È l’articolo 530 comma 1, del Codice di procedura penale, promulgato dalla Corte del Tribunale di Palmi che mette fine a questo incubo e conferma l’innocenza di Michele Caccamo: con formula piena e per non aver commesso il fatto. Nonostante la linearità della sentenza attesa e accolta con emozione e piena soddisfazione dall’aula, l’affaire Caccamo resta un caso irrisolto di malagiustizia.
Tre anni in cui la libertà personale viene sottratta, a titolo cautelare: al pari di delinquenti e criminali, Michele Caccamo ha sopportato il carcere e tutte le privazioni umane e affettive che gli sono state imposte per via di una calunniosa testimonianza, per la quale il dichiarante non è ancora stato ad oggi indagato e, contro di lui, non è stato preventivamente preso alcun provvedimento cautelare. Tre anni di prigionia invece per Caccamo: tra carcere a Palmi e domiciliari, poi di nuovo una carcerazione presso il carcere di Palmi e il necessario trasferimento al carcere di Locri, per minacce ricevute e per essere stato indicato come “persona non gradita” all’interno dell’istituto di pena, dagli altri detenuti, in seguito a una sua presa di posizione, per il rispetto del lavoro delle guardie carcerarie e di nuovo altri mesi di domiciliari fino all’assoluzione: quando verità e giustizia hanno avuto ragione su un pasticcio giudiziario. La ragione, appunto, la stessa che per educazione e cultura non ha mai abbandonato il poeta malcapitato che da sempre si professa (inascoltato) innocente. E in molti gli avevano creduto: gli stessi uomini di cultura che lo conoscono lo frequentano e apprezzano la sua arte poetica, conosciuta oltre i confini italiani, non solo quelli geografici ma anche oltre quelli della burocrazia fallace e scomposta. Gli avevano creduto personaggi come Laura Arconti, Andrea Camilleri, Achille Occhetto, Cristina Matranga, Aldo Nove, Susanna Schimperna, per citarne alcuni oltre a esponenti della cultura mondiale, prevalentemente del mondo arabo.

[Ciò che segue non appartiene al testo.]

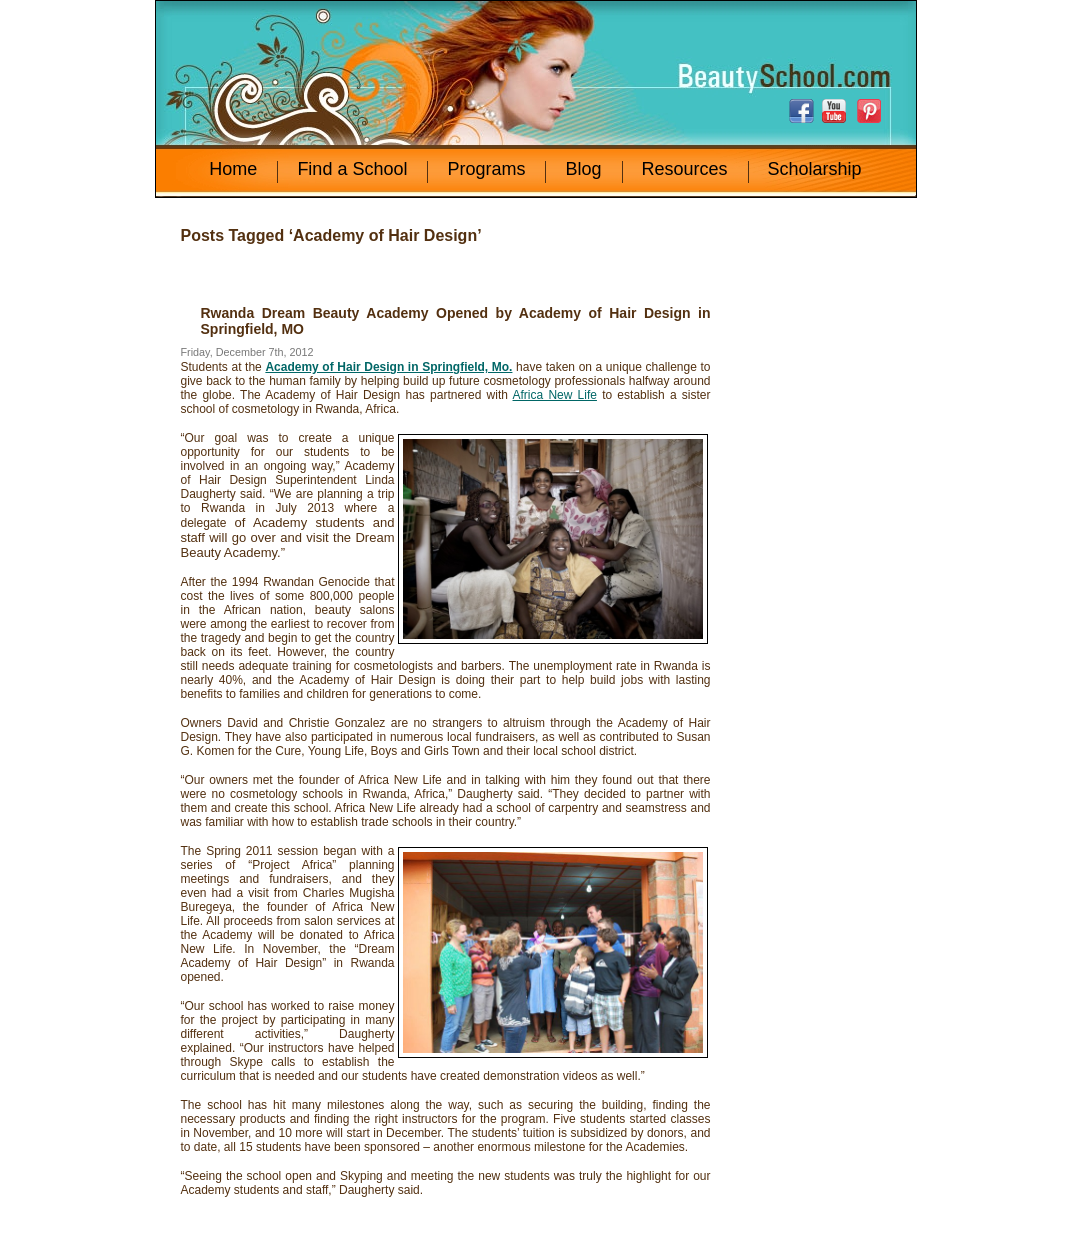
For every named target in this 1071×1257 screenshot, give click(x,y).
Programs (486, 169)
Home (233, 169)
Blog (583, 169)
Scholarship (815, 169)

Michele Caccamo è conosciuto, in Italia e all’estero, come il Poeta della Fratellanza. La sua poesia racconta la sua fedina penale, quella della sua anima pulita: l’unica colpa che ha è quella di emozionare e scuotere gli animi con i suoi scritti e le sue poesie o forse più semplicemente è colpevole di essere un onesto uomo calabrese. Michele Caccamo ha dato a tutti una lezione di vita e qualche suggerimento per una giustizia migliore: dal carcere infatti scrisse una sua riforma sul sistema carcerario e giudiziario per umanizzare la prigionia.
“Farò della mia innocenza una pubblica ragione”, questo dichiara Michele Caccamo da uomo libero che trae forza dalla sua innocenza e dalla sua indiscussa onestà da oggi ufficialmente per tutti, per la sua rinascita umana e sociale.